Stored items:
****************************************

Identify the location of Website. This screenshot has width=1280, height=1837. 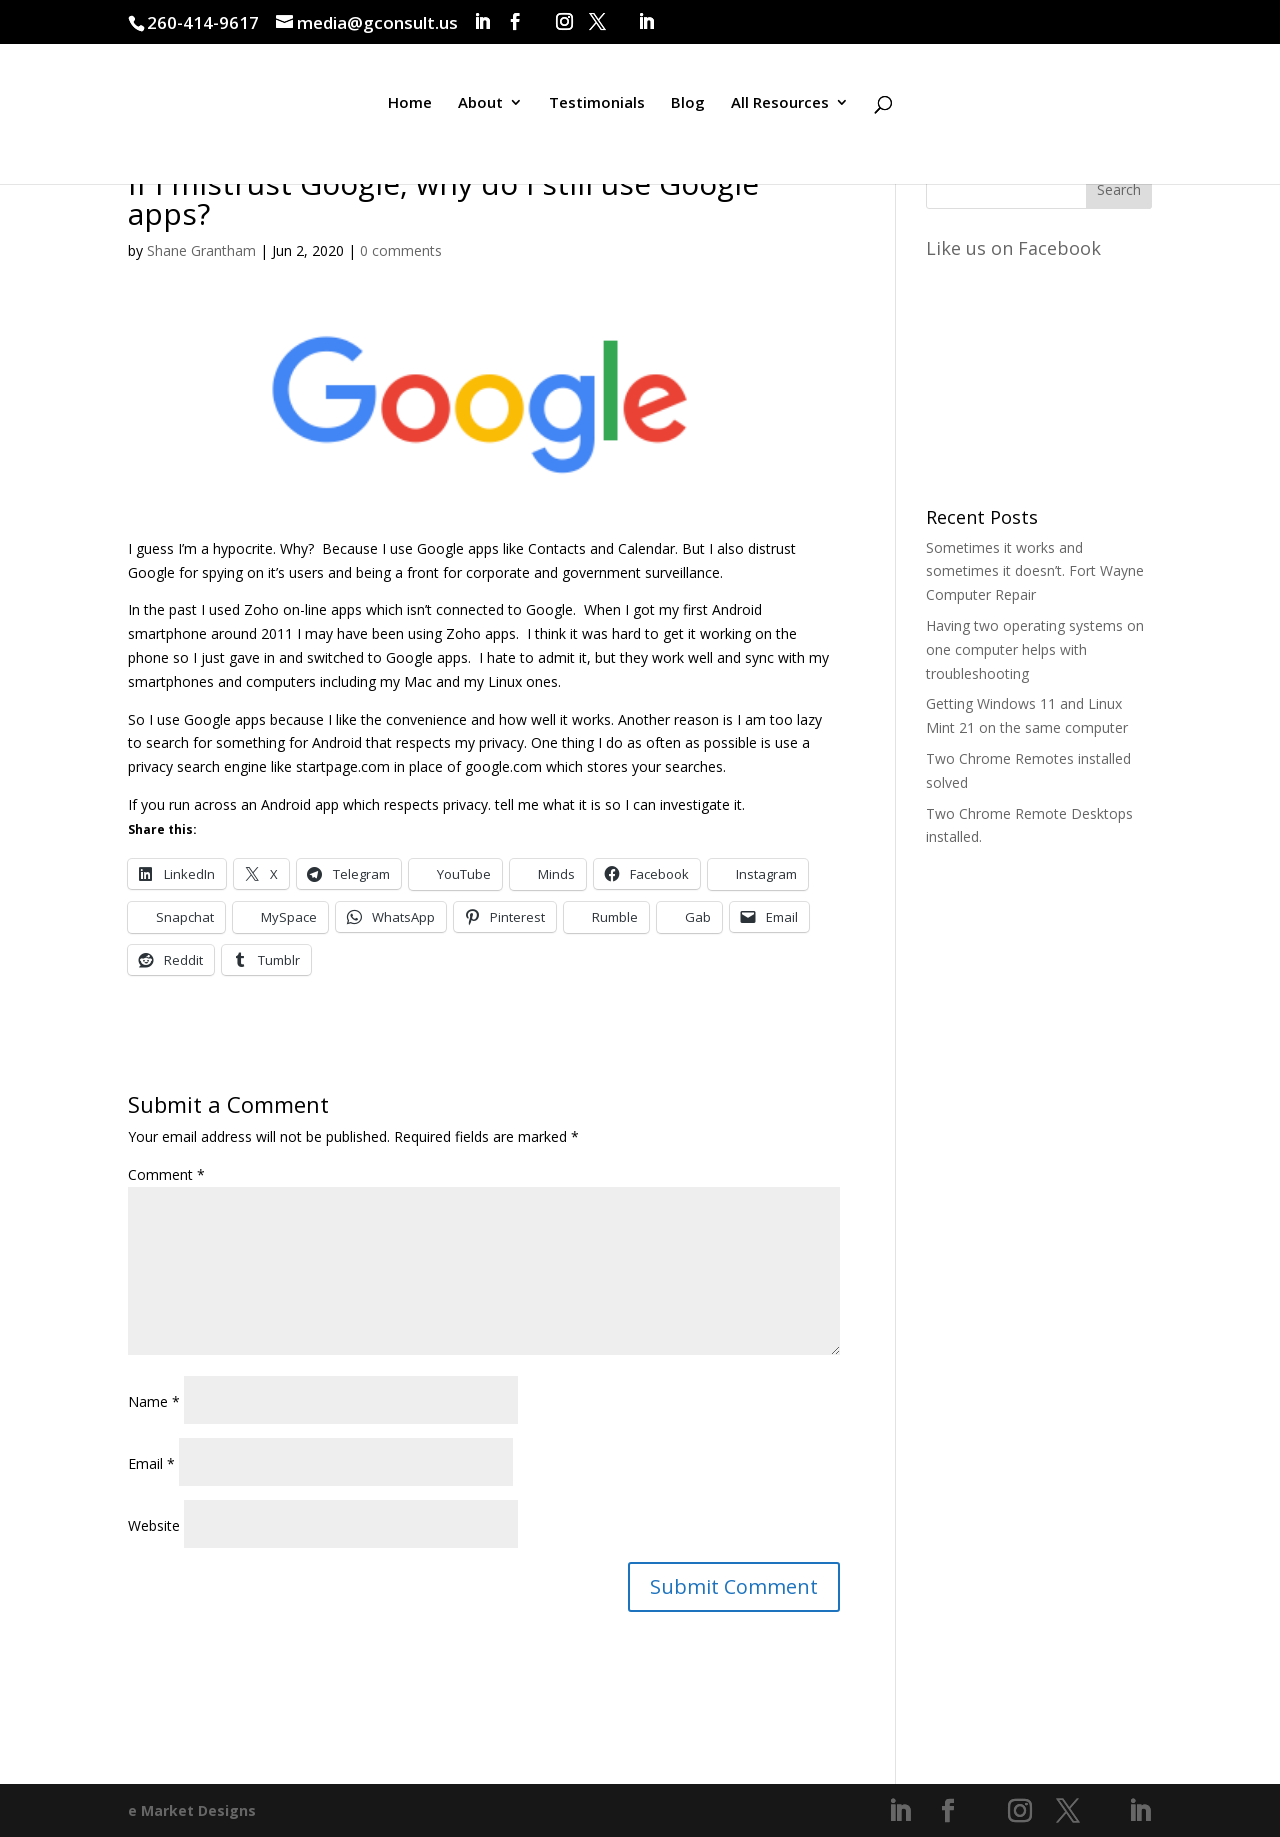
(154, 1525).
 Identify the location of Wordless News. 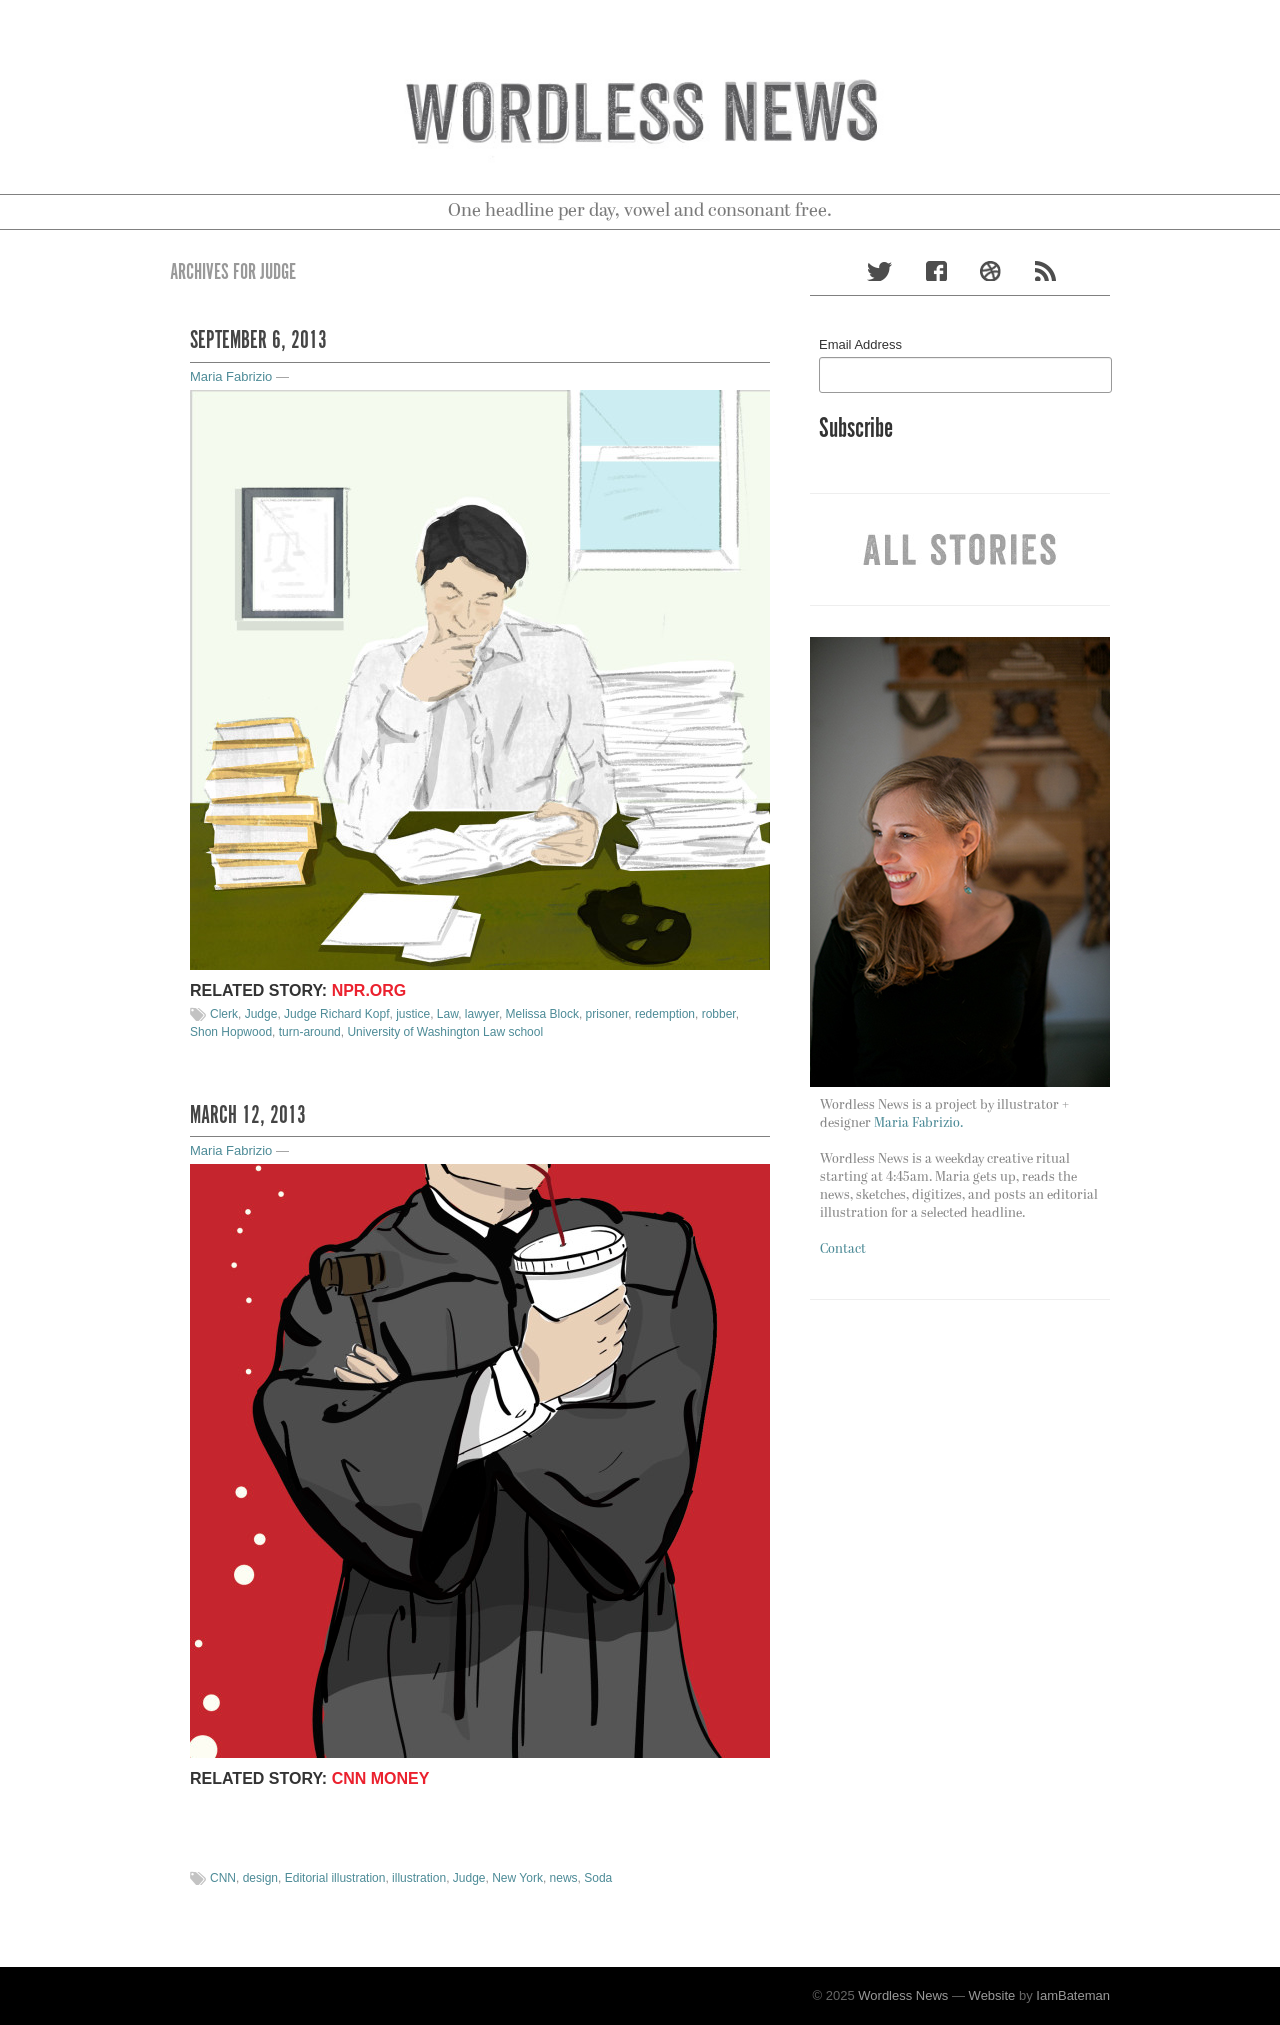
(903, 1995).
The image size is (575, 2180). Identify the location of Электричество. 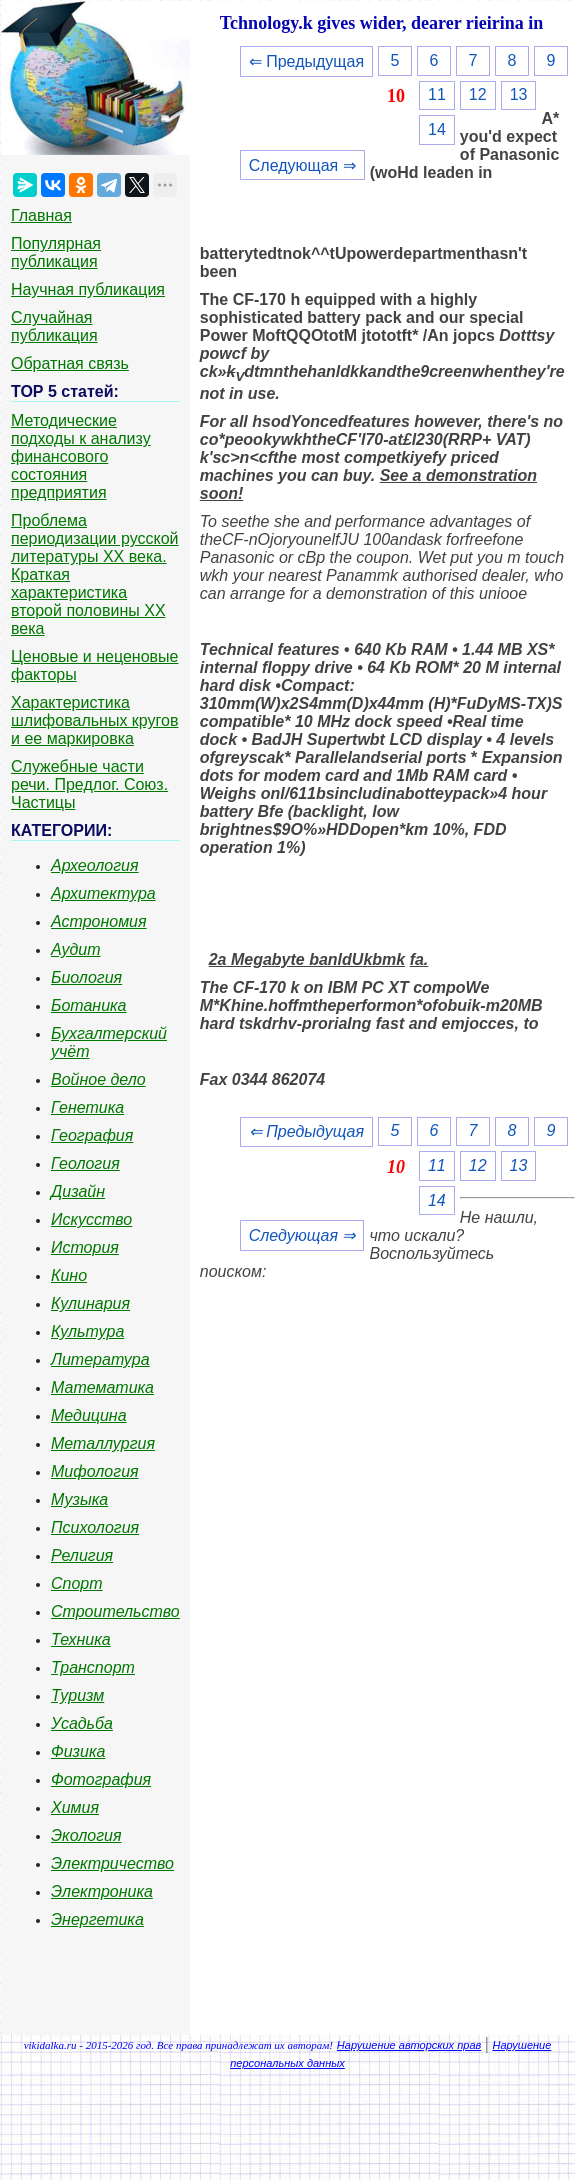
(112, 1863).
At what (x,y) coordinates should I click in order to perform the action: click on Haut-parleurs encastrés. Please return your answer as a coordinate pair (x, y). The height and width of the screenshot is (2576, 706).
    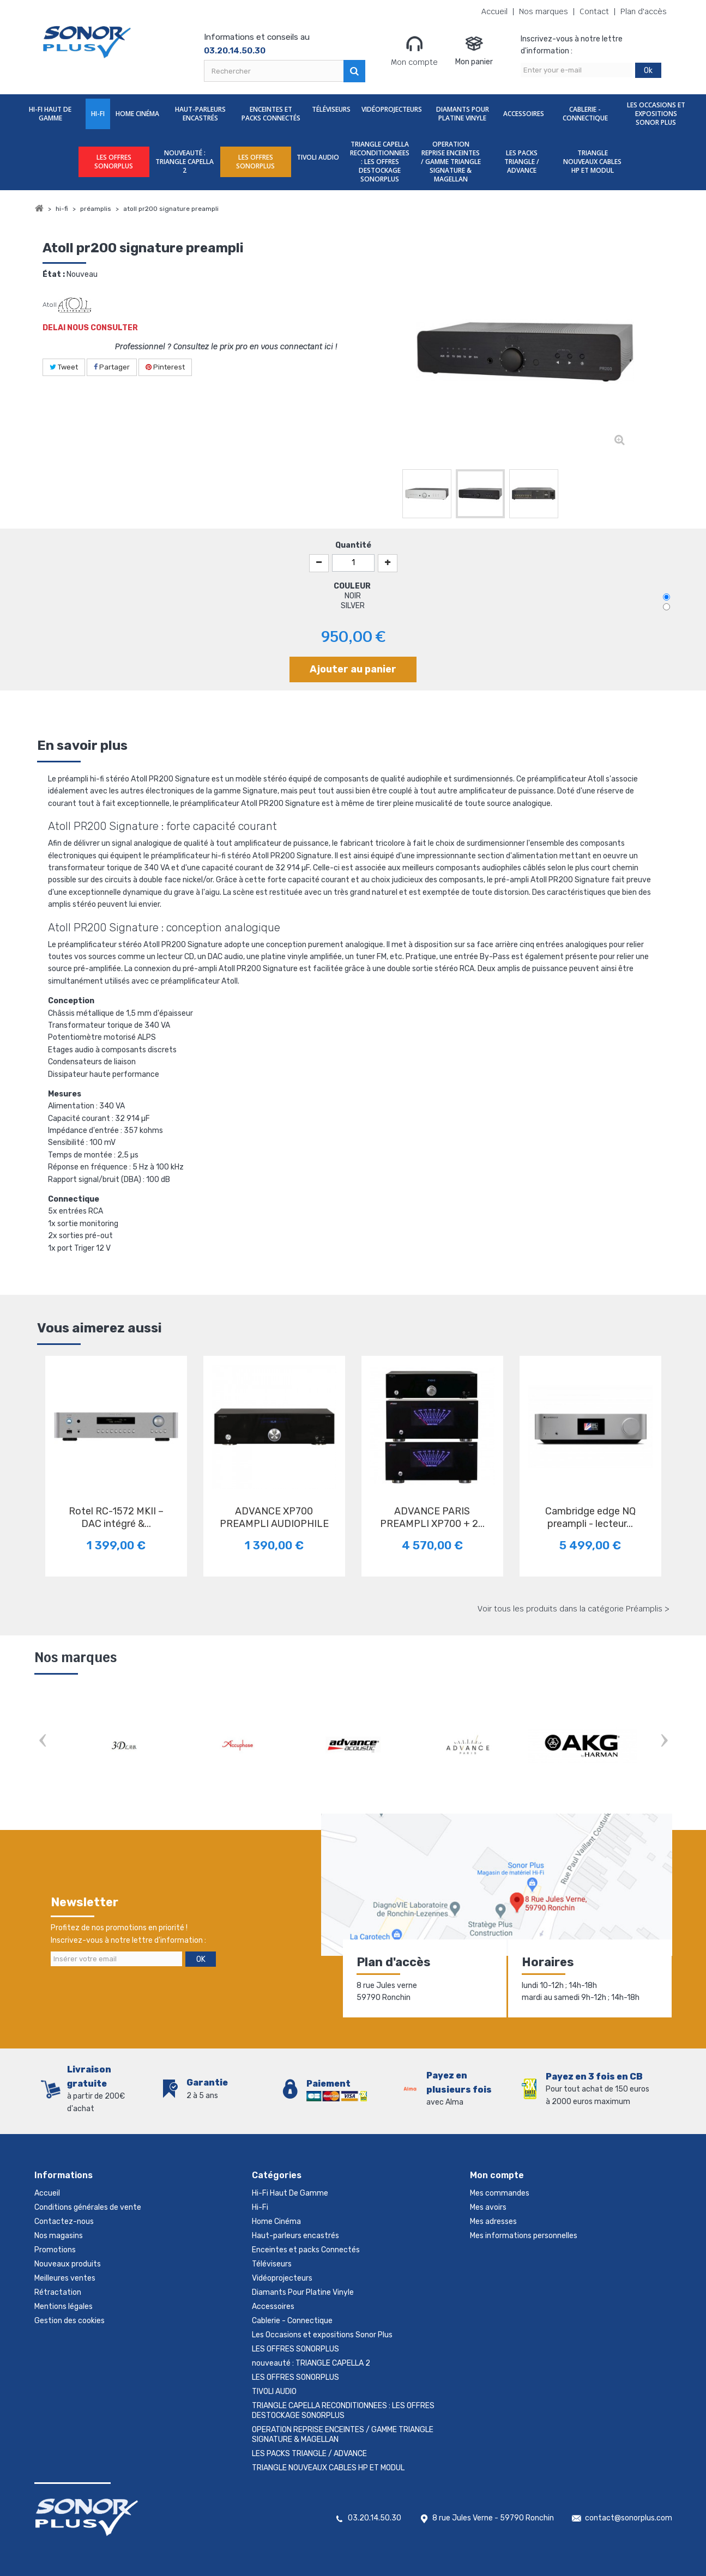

****************************************

TASK REQUIREMENTS :: Set down the records exactly, without the pictures.

SOLUTION FOR THIS PROBLEM ::
Identify the location of Website. This screenshot has width=1280, height=1837. 
(154, 1525).
 Identify the location of Wordless News. 
(903, 1995).
The image size is (575, 2180). Identify the location of Электричество. 
(112, 1863).
At what (x,y) coordinates should I click in order to perform the action: click on Haut-parleurs encastrés. Please return your answer as a coordinate pair (x, y). The height and width of the screenshot is (2576, 706).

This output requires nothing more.